誰かの断片でボクのすべて
公園のブタのオブジェに腰かけて待っていると、陣内は20分もせずにやって来た。
やはり「40分ほど」と言ったのは、自転車で遊びに来てた頃のクセのようだ。
公園の入り口で原付のエンジンを切って、跨がったまんまパタパタと足で地面を蹴ってこちらにやって来る。
「おお、平良。
大丈夫か?」
ボクは手を挙げて応える。
声を出す気力は無い。
陣内は言葉を続ける。
「なんかエラいことになっとるな。
オレの方がわかりやすいけど、たぶんお前の方が深刻やわ」
ボクはわからなくて訊く。
「わかりやすい?」
陣内は原付を下りた。
「おお。
たぶん、お前はズッポリ何日分も記憶が消えてる感じなんちゃうか?
だから「あれ?オレ、どーしたんやろ?」って感じなんやろ?」
「うん」
「オレ、電話で「これか」って言うたやん?
オレにも記憶が消えてる部分があるって気ィついてん。
それも、お前に関してだけな」
「ウソっ!?」
ボクは新たな情報に驚いた。
「それもな、お前に関するすべてじゃないんよ。
教室で座ってるところとか、一緒に遊んだ記憶はないけどオレらと一緒におるお前の姿とかは、断片的に記憶にあるんよ」
「そうか……何やろ?
なんか安心した」
記憶に残っていない日々のボクも、変わらぬ毎日を過ごしていたのだ。
「安心したって変やろ。
記憶が飛んでるのに」
陣内が笑って言葉を続けた。
「とにかく、お前に関する記憶が全部消えてるわけじゃないんよ。
ただな、お前が誰かと話してたり笑ってる姿の記憶が無いねん。
なんか、一定の条件でお前の記憶が抜き取られてるみたいに。
だから、オレの方がわかりやすいって言うたんよ。
で、オレの感覚からすると、その一定の条件っていうのは、普段のお前のほとんどってぐらいの条件やと思う。

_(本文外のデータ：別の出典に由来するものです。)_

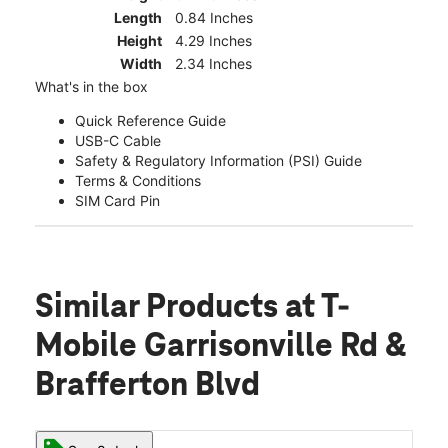
Length
0.84 Inches
Height
4.29 Inches
Width
2.34 Inches
What's in the box
Quick Reference Guide
USB-C Cable
Safety & Regulatory Information (PSI) Guide
Terms & Conditions
SIM Card Pin
Similar Products
at T-
Mobile Garrisonville Rd &
Brafferton Blvd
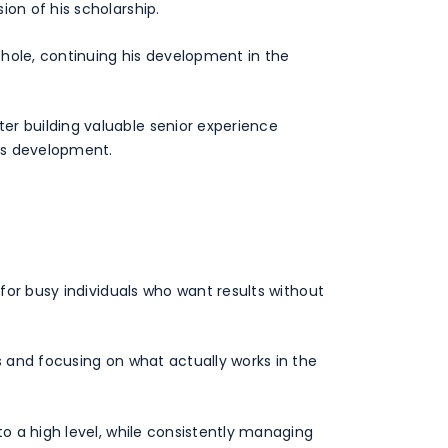
ion of his scholarship.
sehole, continuing his development in the
er building valuable senior experience
his development.
 for busy individuals who want results without
s and focusing on what actually works in the
to a high level, while consistently managing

たから、オレとお前が同じ条件やとしたら、お前の方が深刻。
深刻すぎて何がどーなってんのかもわからんぐらいやと思う」
「ああ……そうか。
ありがとう」
ボクはいろんな想いを込めて礼を言った。
陣内のおかげで、ボクはボクの中の空白に対する認識を大きく進めることができた気がするし、何よりも、何か悩みを言えばすぐに駆けつけてくれる気持ちがうれしい。
陣内は、ボクの座ってるブタのオブジェと向き合うオブジェに腰を下ろした。